Sunday, August 30, 2015

Chicago Area Sets Record for Most Tornadoes in a Year in 2015

Quincy Vagell
Published: August 29,2015





29 tornadoes in NWS Chicago CWA in 2015, most tornadoes in yr on record in CWA. http://1.usa.gov/1Lziu1q 


In yet another year with below average numbers of tornadoes around the United States, one particular part of the country has seen a record number of twisters.
According to the National Weather Service out of Chicago, Illinois, their county warning area that serves north-central and northeastern Illinois has seen more tornadoes so far in 2015 than in any other year. Such official records for the area date back to 1950.
(MORE: 2015 Early Season Tornado Outbreak Affects Illinois)
The severe weather season in northern Illinois typically doesn’t start heating up until late April, and the season generally peaks in June, but this year it started fast and furious. 
An unusually strong early spring storm system moved into the Midwest on Apr. 9, 2015. A northward push of humid, unstable air collided with cool, dry air draining down from the Plains. The perfect recipe for an early season tornado outbreak. 
Radar image of a tornado-producing supercell thunderstorm on the night of Apr. 9, 2015, near Rochelle, Illinois.




























The result was 14 tornadoes across the central U.S. that day, seven of which tore through northern Illinois. One of them was an EF-4 on the Enhanced Fujita Scale, which caused extensive damage in Rochelle, Illinois and surrounding areas. That EF-4 remains the strongest tornado reported in the U.S. so far in 2015.
This was also the third earliest violent tornado (EF-4 or stronger) on record for the greater Chicago area, dating back to 1896, as it moved through Ogle and DeKalb counties. Not only was it the strongest tornado on record for those counties, but it was the single strongest tornado near Chicago in 25 years. An F-5 tornado struck Plainfield, Illinois on Aug. 28, 1990.
25 yrs ago, devastating F-5 Plainfield touched down. http://www.weather.gov/lot/Plainfield_Tornado_Anniversary  https://business.facebook.com/NWSChicago/posts/966307870092914 

The tornado season remained fairly quiet for over two months through much of May and June, until the next tornado outbreak hit northern Illinois June 22 with 12 tornadoes, right in the heart of Illinois’ severe weather season.
The Chicago National Weather Service says that one long-lived supercell thunderstorm single handedly produced 10 tornadoes in that event. Lee County saw three of those tornadoes, the most the county has seen on one calendar day, dating back to 1950. The strongest was another significant (EF-2 or stronger) tornado, an EF-3 in Coal City, Illinois.
A view of a flooded street and damaged homes after a struck the previous day on June 23, 2015 in Coal City…

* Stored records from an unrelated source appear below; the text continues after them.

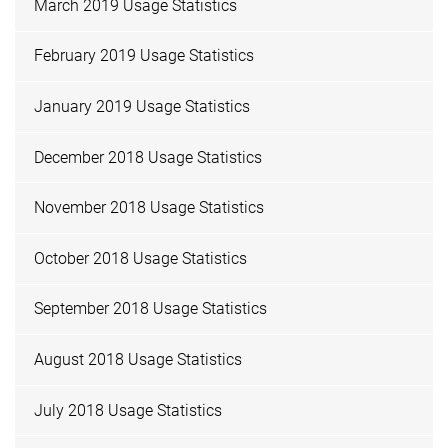
March 2019 Usage Statistics
February 2019 Usage Statistics
January 2019 Usage Statistics
December 2018 Usage Statistics
November 2018 Usage Statistics
October 2018 Usage Statistics
September 2018 Usage Statistics
August 2018 Usage Statistics
July 2018 Usage Statistics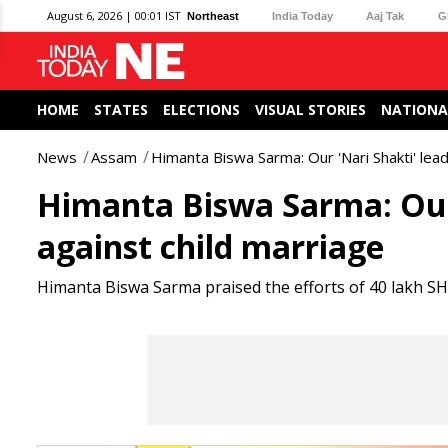
August 6, 2026 | 00:01 IST
Northeast
India Today
Aaj Tak
G
HOME
STATES
ELECTIONS
VISUAL STORIES
NATIONA
News
Assam
Himanta Biswa Sarma: Our 'Nari Shakti' lead
Himanta Biswa Sarma: Our 
against child marriage
Himanta Biswa Sarma praised the efforts of 40 lakh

Local residents know tornado damage all too well, as a destructive EF-2 tornado struck Coal City less than two years earlier during the Nov. 17, 2013 severe weather outbreak.
(MORE: Interactive Map of the Midwest Tornado Outbreak of Nov. 17, 2013)
Two single tornado outbreaks in 2015 have accounted for 26 of the 29 tornadoes confirmed in the Chicago area. This goes to show that even in a seemingly quiet severe weather season, just one or two outbreaks can wreak a lot of havoc. Just ask residents of Illinois about 2013, a record quiet tornado season that featured a historic tornado outbreak in November, of all months.
(FORECAST: Chicago | Rockford)
While it is tough to say if the area will see any more tornadoes this year, tornadoes have hit Illinois in all 12 months of the year. Even if there is not another tornado in the area this year, 2015 goes down as the year with the most tornadoes in the greater Chicago area.

Are Tornadoes Becoming More Common?

Although the number of all tornadoes in the Chicago area has been apparently climbing over the years, that does not mean that more tornadoes are occurring. Radar technology, which continues to improve, makes it easier to identify where tornadoes may have touched down, even if they strike in an isolated area, such as within a deep forest. Social media may also play a role in confirming tornadoes, as it is easier for people to share reports of such storms.
It's also tough to make a conclusion on tornado frequency based on variation in the tornado records. Although the trend of all tornadoes shows an apparent increase in tornadoes over the past decade near Chicago, that may be skewed by a period of inactive tornado seasons from 1996 to 2002.
Counts of all tornadoes and all EF-2+ tornadoes in the NWS Chicago county warning area. (Courtesy: NWS Chicago)



































When looking at the Chicago area number of EF-2 and stronger tornadoes, the linear trend is actually decreasing. Yet again, the data may be a bit skewed since the 1960s and 1970s had several significant tornadoes, but then there was a period of very few such events from the 1980s to early 2000s.
Nationally, this year is trending to be the fourth year in a row of below average number of tornadoes. The bottom line is that there is no clear indication that tornadoes are becoming more or less common, in the Chicago area, or anywhere across the U.S. for that matter.